[[ EXTRACTED RECORDS open ]]
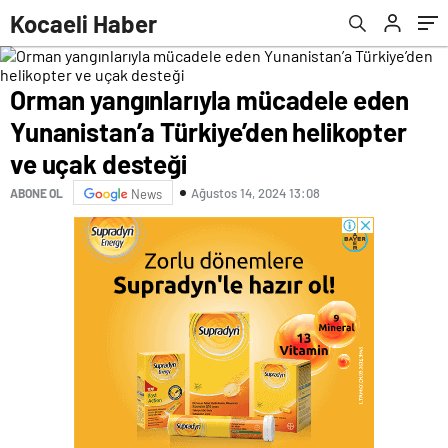
desteği
Kocaeli Haber
Orman yangınlarıyla mücadele eden
Yunanistan’a Türkiye’den helikopter
ve uçak desteği
Ağustos 14, 2024 13:08
ABONE OL
News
[[ EXTRACTED RECORDS closed ]]
### [EXERCISE DIRECTIONS]
Repeat the data word for word. Skip the pictures.

### [ANSWER FOR THE TASK]
desteği
Kocaeli Haber
Orman yangınlarıyla mücadele eden
Yunanistan’a Türkiye’den helikopter
ve uçak desteği
Ağustos 14, 2024 13:08
ABONE OL
News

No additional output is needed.